WHAT IS EXPECTED - Every entry should be duplicated verbatim, and no picture may appear in the copy.

EXTRACTED RECORDS -
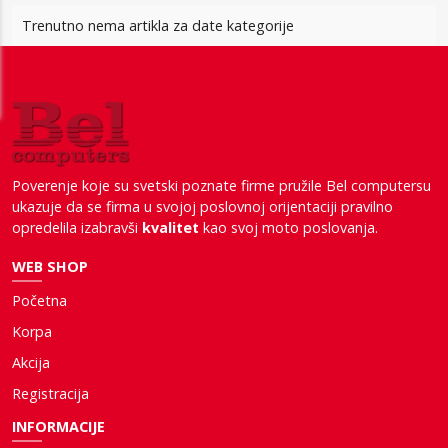
Trenutno nema artikla za date kategorije
Poverenje koje su svetski poznate firme pružile Bel computersu
ukazuje da se firma u svojoj poslovnoj orijentaciji pravilno
opredelila izabravši
kvalitet
kao svoj moto poslovanja.
WEB SHOP
Početna
Korpa
Akcija
Registracija
INFORMACIJE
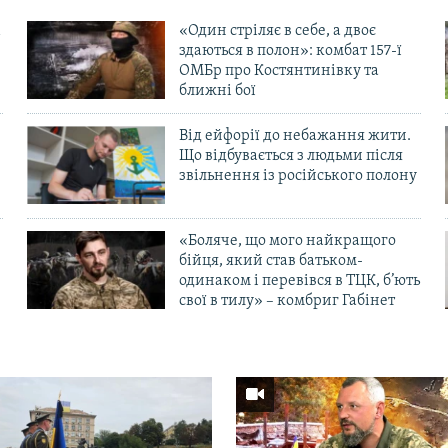
«Один стріляє в себе, а двоє
здаються в полон»: комбат 157-ї
ОМБр про Костянтинівку та
ближні бої
Від ейфорії до небажання жити.
Що відбувається з людьми після
в
звільнення із російського полону
«Боляче, що мого найкращого
бійця, який став батьком-
одинаком і перевівся в ТЦК, б’ють
свої в тилу» – комбриг Габінет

ANSWER SPACE -
Trenutno nema artikla za date kategorije
Poverenje koje su svetski poznate firme pružile Bel computersu
ukazuje da se firma u svojoj poslovnoj orijentaciji pravilno
opredelila izabravši
kvalitet
kao svoj moto poslovanja.
WEB SHOP
Početna
Korpa
Akcija
Registracija
INFORMACIJE
«Один стріляє в себе, а двоє
здаються в полон»: комбат 157-ї
ОМБр про Костянтинівку та
ближні бої
Від ейфорії до небажання жити.
Що відбувається з людьми після
в
звільнення із російського полону
«Боляче, що мого найкращого
бійця, який став батьком-
одинаком і перевівся в ТЦК, б’ють
свої в тилу» – комбриг Габінет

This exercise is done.